Zimbabwe News and Internet Radio

Zimbabwe increases fuel price again amid shortages

By MacDonald Dzirutwe |Reuters|

Zimbabwe has increased the price of petrol and diesel by up to 26% after the finance minister raised import tax on fuel last week, adding more pressure on citizens grappling with tripple-digit inflation.

Motorists wait to fill up their tanks at a fuel station in Harare, Tuesday, Oct, 9, 2018. As Zimbabwe plunges into its worst economic crisis in a decade, gas lines are snaking for hours, prices are spiking and residents goggle as the new government insists that the country somehow has risen to middle income status. (AP Photo/Tsvangirayi Mukwazhi)
Motorists wait to fill up their tanks at a fuel station in Harare, Tuesday, Oct, 9, 2018. As Zimbabwe plunges into its worst economic crisis in a decade, gas lines are snaking for hours, prices are spiking and residents goggle as the new government insists that the country somehow has risen to middle income status. (AP Photo/Tsvangirayi Mukwazhi)

Prices of basic goods and services have more than doubled since June, when the government renamed the RTGS currency as the Zimbabwe dollar, which has been sliding in value amid widespread shortages, including power, fuel and U.S. dollars.

That has stirred memories among an increasingly impoverished population of economic chaos a decade ago, when rampant money-printing fuelled hyperinflation and forced the country to abandon its currency.

In a statement published on Sunday, the Zimbabwe Energy Regulatory Authority said petrol would now cost 9.01 Zimbabwe dollars from 7.55. Diesel would cost 9.06 Zimbabwe dollars, a 26% increase.

Fuel prices have been increased four times since June and by more than 500% this year, as the value of the local currency has slid.

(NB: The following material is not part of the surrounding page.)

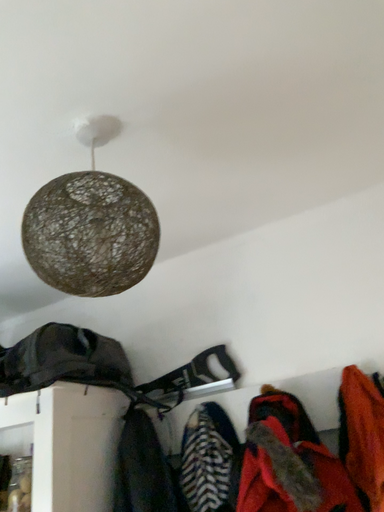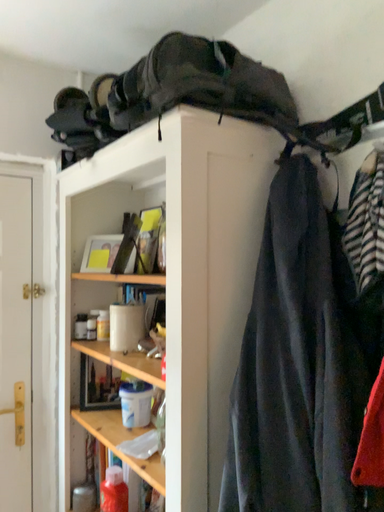 Question: How did the camera likely rotate when shooting the video?

Choices:
 (A) rotated downward
 (B) rotated upward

But fuel shortages remain, with motorists spending hours queuing at the pumps.

Demand for fuel has also gone up as businesses use diesel generators due to 18-hour electricity cuts.

The government is trying to end subsidies by raising the price of fuel and electricity tariffs and put its finances on a strong footing, but that has unleashed inflation, eroding salaries and angering unions.